Print each line exactly, beginning with the one where "Image resolution: width=644" appears and ending at the last line below.
[Data provided]
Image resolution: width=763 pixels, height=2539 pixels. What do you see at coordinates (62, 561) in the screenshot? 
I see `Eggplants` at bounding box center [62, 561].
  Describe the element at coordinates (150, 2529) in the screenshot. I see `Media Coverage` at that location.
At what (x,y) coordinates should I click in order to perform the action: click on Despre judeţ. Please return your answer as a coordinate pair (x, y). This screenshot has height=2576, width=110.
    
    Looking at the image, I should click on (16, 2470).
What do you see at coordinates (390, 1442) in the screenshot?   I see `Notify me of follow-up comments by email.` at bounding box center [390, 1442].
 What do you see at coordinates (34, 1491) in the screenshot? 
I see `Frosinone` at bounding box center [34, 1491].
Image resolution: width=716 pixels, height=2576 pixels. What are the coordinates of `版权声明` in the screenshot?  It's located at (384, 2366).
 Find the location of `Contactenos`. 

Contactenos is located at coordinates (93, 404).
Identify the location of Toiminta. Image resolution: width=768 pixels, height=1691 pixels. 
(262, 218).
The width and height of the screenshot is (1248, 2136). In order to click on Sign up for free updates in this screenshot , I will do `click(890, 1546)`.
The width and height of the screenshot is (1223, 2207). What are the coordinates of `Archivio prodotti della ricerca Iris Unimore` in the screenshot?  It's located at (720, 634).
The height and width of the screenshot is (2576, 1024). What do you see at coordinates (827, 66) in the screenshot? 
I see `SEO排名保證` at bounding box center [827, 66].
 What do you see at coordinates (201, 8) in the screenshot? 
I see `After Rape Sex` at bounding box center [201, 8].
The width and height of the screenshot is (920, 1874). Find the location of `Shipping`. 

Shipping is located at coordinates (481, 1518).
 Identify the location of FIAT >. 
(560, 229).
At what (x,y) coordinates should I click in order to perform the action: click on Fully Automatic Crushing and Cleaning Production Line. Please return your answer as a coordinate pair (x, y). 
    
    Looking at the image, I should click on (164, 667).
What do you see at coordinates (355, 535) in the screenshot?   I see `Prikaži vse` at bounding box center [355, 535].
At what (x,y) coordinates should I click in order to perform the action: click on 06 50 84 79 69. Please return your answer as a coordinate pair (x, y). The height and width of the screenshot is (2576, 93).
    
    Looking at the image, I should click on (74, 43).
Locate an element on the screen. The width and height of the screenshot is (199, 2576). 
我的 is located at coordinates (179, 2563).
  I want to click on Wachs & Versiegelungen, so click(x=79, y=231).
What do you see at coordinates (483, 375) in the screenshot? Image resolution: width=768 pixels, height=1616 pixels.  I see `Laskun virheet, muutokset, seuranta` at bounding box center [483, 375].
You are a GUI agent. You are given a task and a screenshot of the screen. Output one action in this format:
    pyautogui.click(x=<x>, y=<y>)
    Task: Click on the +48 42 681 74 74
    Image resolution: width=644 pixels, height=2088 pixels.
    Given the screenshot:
[/Data provided]
**Solution for this task:**
    Image resolution: width=644 pixels, height=2088 pixels.
    Given the screenshot:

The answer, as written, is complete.